Community Concerns - Raising Property Values
Some people seek rising property values while others fear it. Communities must decide how much they wish to have the collective value of their real estate to rise, how to calibrate and forecast such levels, what they can do to affect the desired results, and what to do if their goals aren’t met (or are).
Neighborhoods - Tools for Planning
If raising property values is a community desire, or a community fear, then the subject should be candidly discussed and assessed at community gatherings and public workshops. This is the only effective way the issue can be addressed. Find out some tools to reach common understandings of people within a community and find ways to achieve desired results.
Streets - Fundamental Ingredients
High value communities have street corridors that provide pedestrians, bicyclists, and micro-mobility users as comfortable a traveling environment as motor vehicle passengers. Amenities such as on-street parking, character-defining and unique collector strips, and wide sidewalks create an inviting and marketable neighborhood.
Streets - Scale and Proportion
Designing street corridors with purpose, and setting the regulatory framework right, allows communities to calibrate the development intensity it wants. Establishing zoning, and other standards that set the scale of streets and the buildings that form them, can leverage infrastructure for achieving the economic goals set by a community.
Buildings - Architectural Design
The quality of design of buildings is inextricably linked to the value of a neighborhood (real and perceived). A high quality of design includes buildings with street-facing doors and windows, buildings that are complimentary to the context of the community, and buildings with human-scaled proportions and rhythm.

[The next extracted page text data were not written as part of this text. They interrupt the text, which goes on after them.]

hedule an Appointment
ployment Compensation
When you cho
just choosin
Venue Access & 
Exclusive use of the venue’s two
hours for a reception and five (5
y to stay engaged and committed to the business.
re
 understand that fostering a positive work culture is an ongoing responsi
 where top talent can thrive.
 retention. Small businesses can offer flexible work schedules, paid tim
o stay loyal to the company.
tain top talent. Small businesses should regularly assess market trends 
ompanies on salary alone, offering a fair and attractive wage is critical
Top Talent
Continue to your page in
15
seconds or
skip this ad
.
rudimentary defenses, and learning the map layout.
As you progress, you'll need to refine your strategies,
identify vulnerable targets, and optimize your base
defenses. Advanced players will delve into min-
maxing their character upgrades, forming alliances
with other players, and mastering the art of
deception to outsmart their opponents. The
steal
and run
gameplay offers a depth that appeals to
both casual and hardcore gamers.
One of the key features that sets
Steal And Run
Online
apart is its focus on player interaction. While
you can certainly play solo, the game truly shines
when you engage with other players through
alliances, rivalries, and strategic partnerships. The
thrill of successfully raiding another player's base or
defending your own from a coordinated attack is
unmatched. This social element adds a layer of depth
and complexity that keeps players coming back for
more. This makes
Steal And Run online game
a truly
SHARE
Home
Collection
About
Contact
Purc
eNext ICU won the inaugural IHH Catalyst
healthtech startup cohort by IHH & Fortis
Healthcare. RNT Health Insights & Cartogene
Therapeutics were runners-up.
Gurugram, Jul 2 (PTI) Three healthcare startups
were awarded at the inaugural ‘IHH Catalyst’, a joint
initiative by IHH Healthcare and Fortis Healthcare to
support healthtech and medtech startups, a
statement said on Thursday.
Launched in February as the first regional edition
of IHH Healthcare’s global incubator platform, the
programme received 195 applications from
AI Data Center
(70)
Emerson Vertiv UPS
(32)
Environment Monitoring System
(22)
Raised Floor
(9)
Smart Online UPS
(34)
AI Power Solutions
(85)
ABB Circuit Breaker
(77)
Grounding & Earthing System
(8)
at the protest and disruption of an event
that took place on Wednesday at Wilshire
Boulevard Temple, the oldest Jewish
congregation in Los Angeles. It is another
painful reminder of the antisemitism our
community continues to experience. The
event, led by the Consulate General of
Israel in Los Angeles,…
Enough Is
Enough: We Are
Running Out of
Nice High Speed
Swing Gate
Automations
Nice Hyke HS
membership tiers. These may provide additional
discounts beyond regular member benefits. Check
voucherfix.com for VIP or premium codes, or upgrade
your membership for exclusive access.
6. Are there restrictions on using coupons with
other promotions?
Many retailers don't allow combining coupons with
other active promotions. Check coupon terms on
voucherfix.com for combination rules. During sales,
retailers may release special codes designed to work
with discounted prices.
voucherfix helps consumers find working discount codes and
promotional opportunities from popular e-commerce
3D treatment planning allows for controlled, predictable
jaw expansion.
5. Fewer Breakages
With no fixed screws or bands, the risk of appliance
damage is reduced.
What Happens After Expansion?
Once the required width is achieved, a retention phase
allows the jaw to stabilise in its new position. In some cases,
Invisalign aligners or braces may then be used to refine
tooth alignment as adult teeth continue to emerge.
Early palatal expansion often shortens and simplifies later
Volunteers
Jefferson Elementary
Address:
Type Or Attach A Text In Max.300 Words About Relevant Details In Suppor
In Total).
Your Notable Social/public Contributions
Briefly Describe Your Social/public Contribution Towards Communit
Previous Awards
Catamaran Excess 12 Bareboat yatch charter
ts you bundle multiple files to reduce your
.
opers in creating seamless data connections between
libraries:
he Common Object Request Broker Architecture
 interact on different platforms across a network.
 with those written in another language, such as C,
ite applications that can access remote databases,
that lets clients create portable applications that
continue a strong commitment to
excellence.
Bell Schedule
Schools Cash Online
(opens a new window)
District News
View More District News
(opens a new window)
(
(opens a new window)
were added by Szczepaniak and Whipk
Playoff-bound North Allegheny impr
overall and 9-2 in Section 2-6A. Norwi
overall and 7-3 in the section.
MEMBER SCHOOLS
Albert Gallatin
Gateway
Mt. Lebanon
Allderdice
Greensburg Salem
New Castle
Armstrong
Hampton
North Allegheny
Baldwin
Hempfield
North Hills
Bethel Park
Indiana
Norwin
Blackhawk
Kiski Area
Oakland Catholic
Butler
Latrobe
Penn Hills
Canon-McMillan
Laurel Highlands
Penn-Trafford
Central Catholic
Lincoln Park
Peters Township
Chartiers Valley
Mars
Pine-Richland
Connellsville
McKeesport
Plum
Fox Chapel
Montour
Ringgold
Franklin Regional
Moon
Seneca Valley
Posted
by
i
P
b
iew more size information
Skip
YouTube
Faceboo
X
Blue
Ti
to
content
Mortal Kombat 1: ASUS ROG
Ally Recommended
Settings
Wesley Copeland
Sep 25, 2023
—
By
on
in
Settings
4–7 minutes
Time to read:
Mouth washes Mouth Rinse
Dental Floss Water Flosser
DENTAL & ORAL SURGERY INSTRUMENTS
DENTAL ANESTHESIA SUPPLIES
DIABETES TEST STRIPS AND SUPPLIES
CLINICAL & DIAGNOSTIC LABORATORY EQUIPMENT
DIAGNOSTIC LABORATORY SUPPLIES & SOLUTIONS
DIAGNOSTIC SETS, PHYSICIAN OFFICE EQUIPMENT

Public Places - Small Gathering Spaces
Unique gathering places can provide a community with character and pride. There are many different ways that these places can be formed, each providing a special space for people to enjoy their community and interact with others. But, they must be thoughtfully designed in order to maintain or raise property values. Not doing so could devalue a neighborhood by creating a vacant, scary, or even despondent place.